Are there unintended issues with the EPA ruling?

Tailpipe emissions
Tailpipe emissions testing | Getty

That’s partially why the EPA is lowering carbon emissions from vehicles with internal combustion engines (ICE). But the unintended result is that automakers must produce more EVs to help lower their combined emissions starting in 2027. Estimates are that by 2030, over 50% of vehicles nationwide will be plug-in hybrids or EVs. 

These changes are in line with the Biden administration’s goals for emissions. What President Biden has pushed back on is banning new gas-powered vehicles by 2035. There is concern that federal mandates will lead to more drastic moves like California’s ban on new ICE vehicles by 2035.

Can the new EPA ruling happen this quickly?

That concern also comes from the Alliance for Automotive Innovation.

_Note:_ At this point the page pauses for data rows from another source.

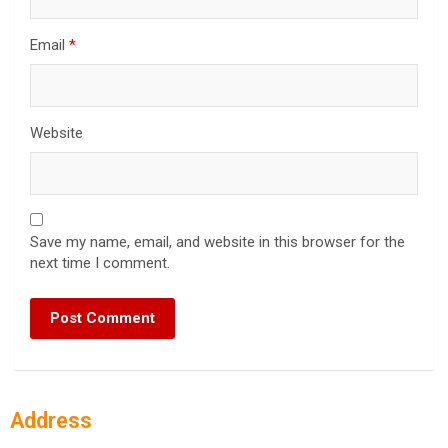
Email
*
Website
Save my name, email, and website in this browser for the
next time I comment.
Address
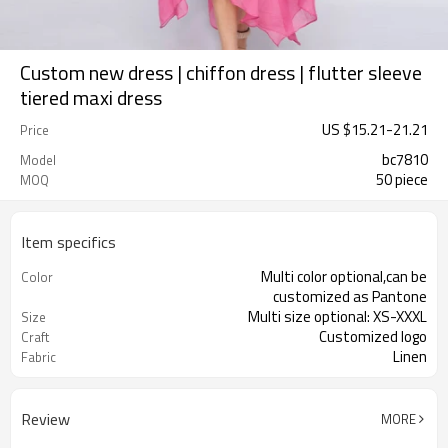
Custom new dress | chiffon dress | flutter sleeve
tiered maxi dress
US $
15.21
-
21.21
Price
bc7810
Model
50 piece
MOQ
Item specifics
Multi color optional,can be
Color
customized as Pantone
Multi size optional: XS-XXXL
Size
Customized logo
Craft
Linen
Fabric
Review
MORE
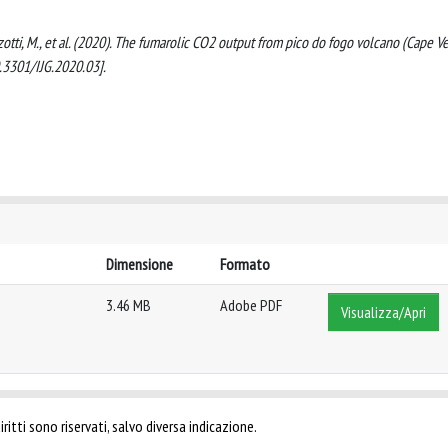
 Frezzotti, M., et al. (2020). The fumarolic CO2 output from pico do fogo volcano (Cape Ve
3301/IJG.2020.03].
Dimensione
Formato
3.46 MB
Adobe PDF
Visualizza/Apri
ritti sono riservati, salvo diversa indicazione.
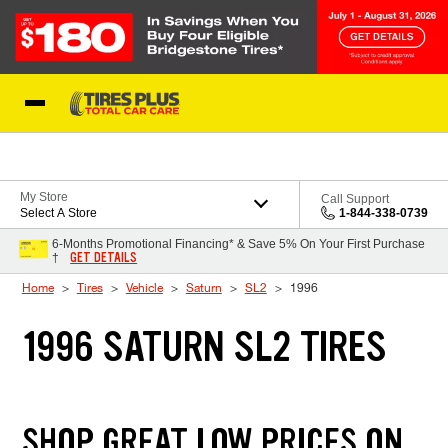
Skip to Content
Blog
My Store
Call Support
Select A Store
1-844-338-0739
6-Months Promotional Financing* & Save 5% On Your First Purchase
GET DETAILS
†
Home
Tires
Vehicle
Saturn
SL2
1996
1996 SATURN SL2 TIRES
SHOP GREAT LOW PRICES ON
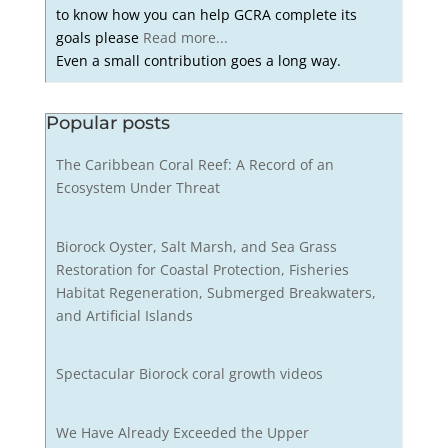
to know how you can help GCRA complete its
goals please
Read more...
Even a small contribution goes a long way.
Popular posts
The Caribbean Coral Reef: A Record of an
Ecosystem Under Threat
Biorock Oyster, Salt Marsh, and Sea Grass
Restoration for Coastal Protection, Fisheries
Habitat Regeneration, Submerged Breakwaters,
and Artificial Islands
Spectacular Biorock coral growth videos
We Have Already Exceeded the Upper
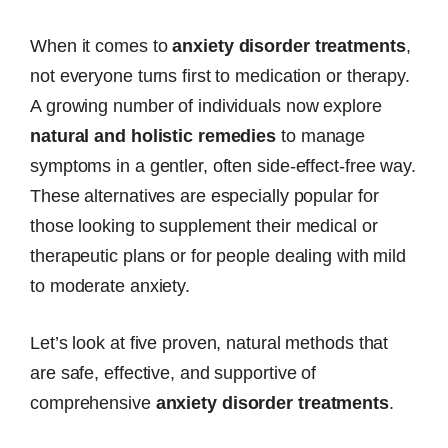
When it comes to
anxiety disorder treatments
,
not everyone turns first to medication or therapy.
A growing number of individuals now explore
natural and holistic remedies
to manage
symptoms in a gentler, often side-effect-free way.
These alternatives are especially popular for
those looking to supplement their medical or
therapeutic plans or for people dealing with mild
to moderate anxiety.
Let’s look at five proven, natural methods that
are safe, effective, and supportive of
comprehensive
anxiety disorder treatments
.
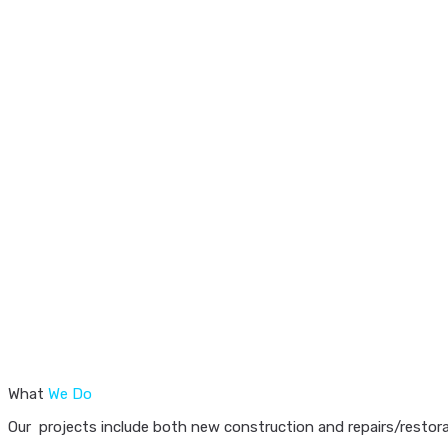
What
We Do
Our projects include both new construction and repairs/restorat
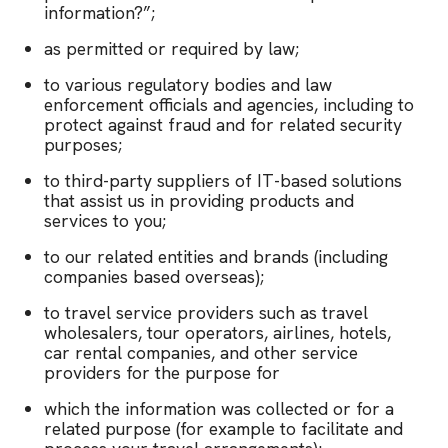
information?”;
as permitted or required by law;
to various regulatory bodies and law
enforcement officials and agencies, including to
protect against fraud and for related security
purposes;
to third-party suppliers of IT-based solutions
that assist us in providing products and
services to you;
to our related entities and brands (including
companies based overseas);
to travel service providers such as travel
wholesalers, tour operators, airlines, hotels,
car rental companies, and other service
providers for the purpose for
which the information was collected or for a
related purpose (for example to facilitate and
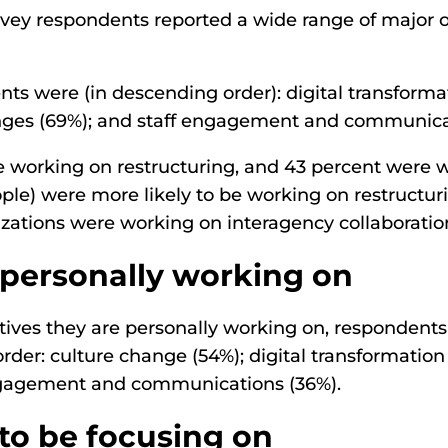
vey respondents reported a wide range of major or
ents were (in descending order): digital transform
hanges (69%); and staff engagement and communica
re working on restructuring, and 43 percent were 
ople) were more likely to be working on restructu
nizations were working on interagency collaborati
personally working on
ives they are personally working on, respondents
t order: culture change (54%); digital transformati
 engagement and communications (36%).
to be focusing on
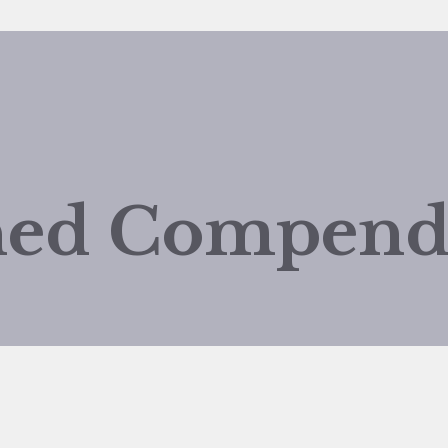
shed Compen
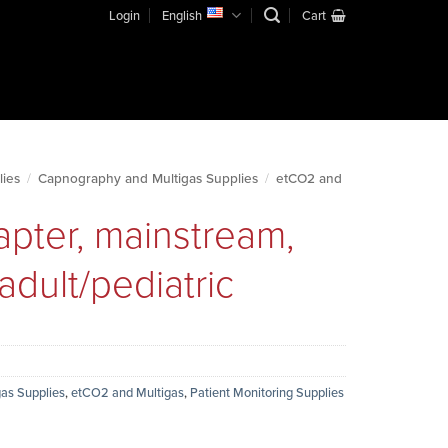
Login
English
Cart
lies
/
Capnography and Multigas Supplies
/
etCO2 and
apter, mainstream,
adult/pediatric
as Supplies
,
etCO2 and Multigas
,
Patient Monitoring Supplies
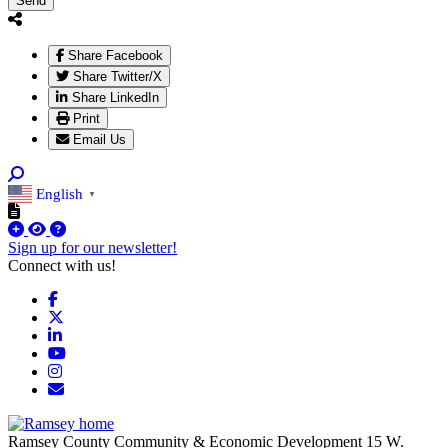
Send
Share Facebook
Share Twitter/X
Share LinkedIn
Print
Email Us
English
▼
Sign up for our newsletter!
Connect with us!
Facebook
X
LinkedIn
YouTube
Instagram
Email/Newsletter
Ramsey County Community & Economic Development
15 W.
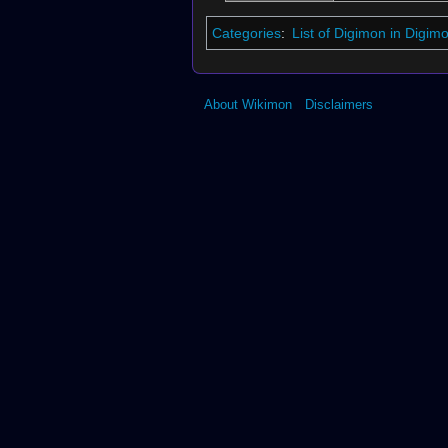
Categories
:
List of Digimon in Digi
About Wikimon
Disclaimers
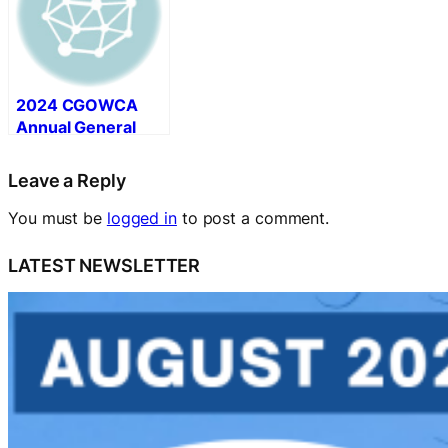
2024 CGOWCA
Annual General
Meeting (AGM)
Summary
Leave a Reply
You must be
logged in
to post a comment.
LATEST NEWSLETTER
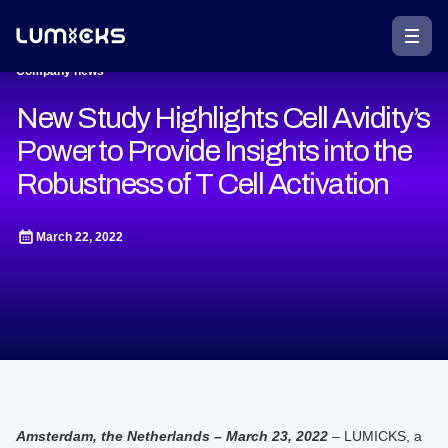
Company news
New Study Highlights Cell Avidity’s
Power to Provide Insights into the
Robustness of T Cell Activation
March 22, 2022
Amsterdam, the Netherlands – March 23, 2022
– LUMICKS, a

Most car manufacturers are members of this trade group. The question isn’t whether the changes can be done; it’s how fast they can be done. One of the main worries is as automakers dive further into technology to make ICE vehicles cleaner in the short term, they put less into zero-carbon technology. 

But the EPA isn’t the only federal agency ready to issue stricter emissions mandates. The National Highway Traffic Safety Administration (NHTSA) is also set to propose new fuel economy numbers. So the walls are closing in on ICE vehicles across the country.

Car companies can ramp up EVs, but are car buyers ready?

Los Angeles, cars
Los Angeles, cars, and smog | Getty

As for California’s ICE ban, the Biden administration must approve any action regarding it. And the state has not submitted its proposal to the administration yet. But toward that end, Tesla has championed banning ICE vehicles in California by 2030. Of course, any EV maker would.

On the other hand, General Motors is shooting for 2035 to end gas-powered vehicle sales and manufacturing. Whether one or the other, the days of the gasoline-powered vehicle are ending. Granted, millions will still cruise the highways and byways for another 20 or 30 years. 

But manufacturing them is winding down. When the end actually comes is anyone’s guess. And one more hurdle remains. Is the electric grid also gearing up for the EV reality? If it can’t keep up with the enormous demands all these EVs will add, the EPA’s and California’s bans might not work.